Drop every picture. Return the rest of the entries exactly.

[Data section]
::::::::
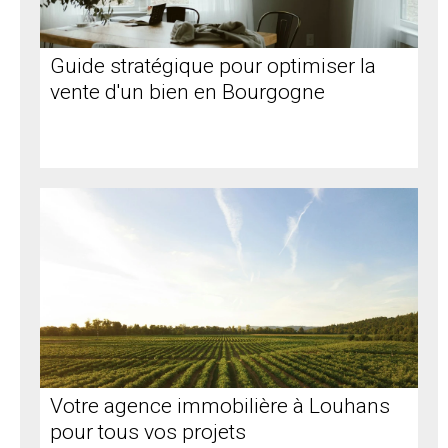
Guide stratégique pour optimiser la
vente d'un bien en Bourgogne
Votre agence immobilière à Louhans
pour tous vos projets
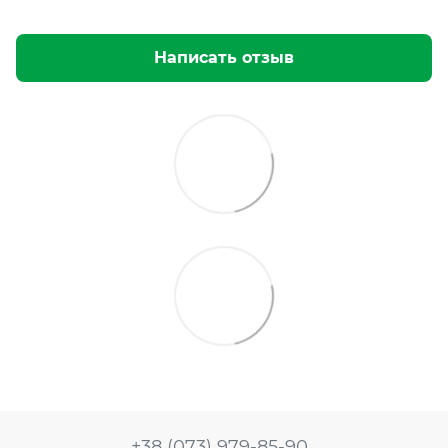
Написать отзыв
+38 (073) 979-85-90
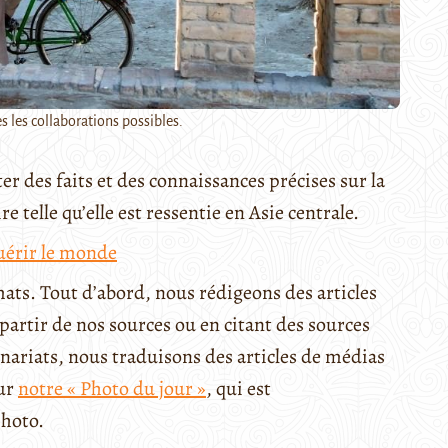
s les collaborations possibles.
ter des faits et des connaissances précises sur la
 telle qu’elle est ressentie en Asie centrale.
uérir le monde
mats. Tout d’abord, nous rédigeons des articles
à partir de nos sources ou en citant des sources
tenariats, nous traduisons des articles de médias
ur
notre « Photo du jour »
, qui est
photo.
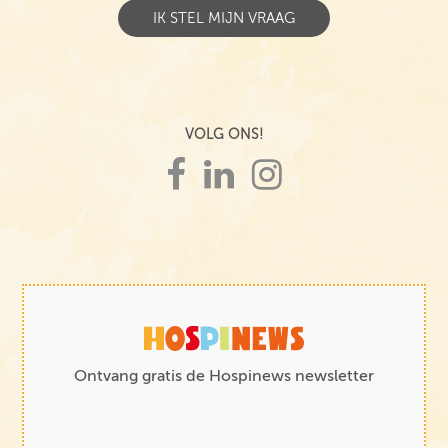
VOLG ONS!
Ontvang gratis de Hospinews newsletter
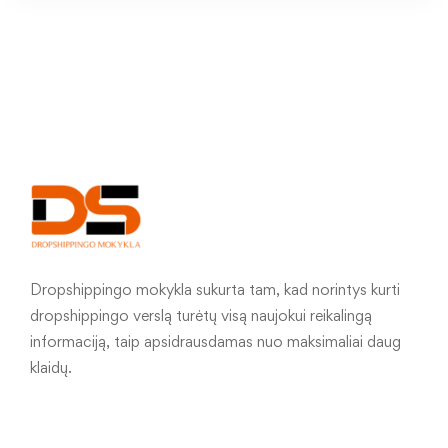
Dropshippingo mokykla sukurta tam, kad norintys kurti
dropshippingo verslą turėtų visą naujokui reikalingą
informaciją, taip apsidrausdamas nuo maksimaliai daug
klaidų.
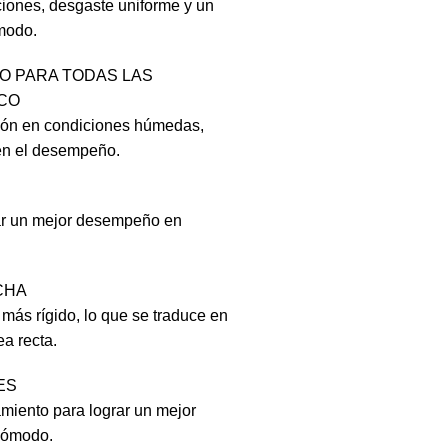
iones, desgaste uniforme y un
modo.
O PARA TODAS LAS
ICO
ción en condiciones húmedas,
en el desempeño.
rar un mejor desempeño en
CHA
más rígido, lo que se traduce en
ea recta.
ES
amiento para lograr un mejor
cómodo.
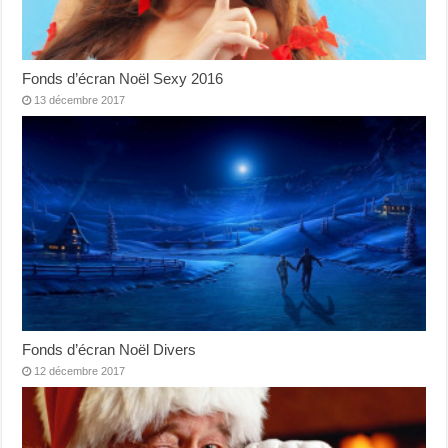
Fonds d’écran Noël Sexy 2016
13 décembre 2017
Fonds d’écran Noël Divers
12 décembre 2017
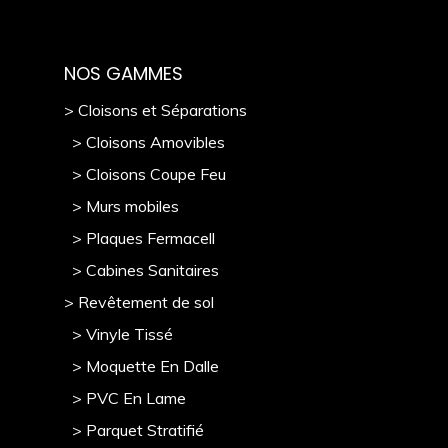
NOS GAMMES
> Cloisons et Séparations
> Cloisons Amovibles
> Cloisons Coupe Feu
> Murs mobile
s
> Plaques Fermacell
> Cabines Sanitaires
> Revêtement de sol
> Vinyle Tissé
> Moquette En Dalle
> PVC En Lame
> Parquet Stratifié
::::::::
[Result of the task]
Guide stratégique pour optimiser la
vente d'un bien en Bourgogne
Votre agence immobilière à Louhans
pour tous vos projets
Написать отзыв
+38 (073) 979-85-90
s les collaborations possibles.
ter des faits et des connaissances précises sur la
 telle qu’elle est ressentie en Asie centrale.
uérir le monde
mats. Tout d’abord, nous rédigeons des articles
à partir de nos sources ou en citant des sources
tenariats, nous traduisons des articles de médias
ur
notre « Photo du jour »
, qui est
photo.
VOLG ONS!
Ontvang gratis de Hospinews newsletter
Dropshippingo mokykla sukurta tam, kad norintys kurti
dropshippingo verslą turėtų visą naujokui reikalingą
informaciją, taip apsidrausdamas nuo maksimaliai daug
klaidų.
iones, desgaste uniforme y un
modo.
O PARA TODAS LAS
ICO
ción en condiciones húmedas,
en el desempeño.
rar un mejor desempeño en
CHA
más rígido, lo que se traduce en
ea recta.
ES
amiento para lograr un mejor
cómodo.
Fonds d’écran Noël Sexy 2016
13 décembre 2017
Fonds d’écran Noël Divers
12 décembre 2017
NOS GAMMES
> Cloisons et Séparations
> Cloisons Amovibles
> Cloisons Coupe Feu
> Murs mobile
s
> Plaques Fermacell
> Cabines Sanitaires
> Revêtement de sol
> Vinyle Tissé
> Moquette En Dalle
> PVC En Lame
> Parquet Stratifié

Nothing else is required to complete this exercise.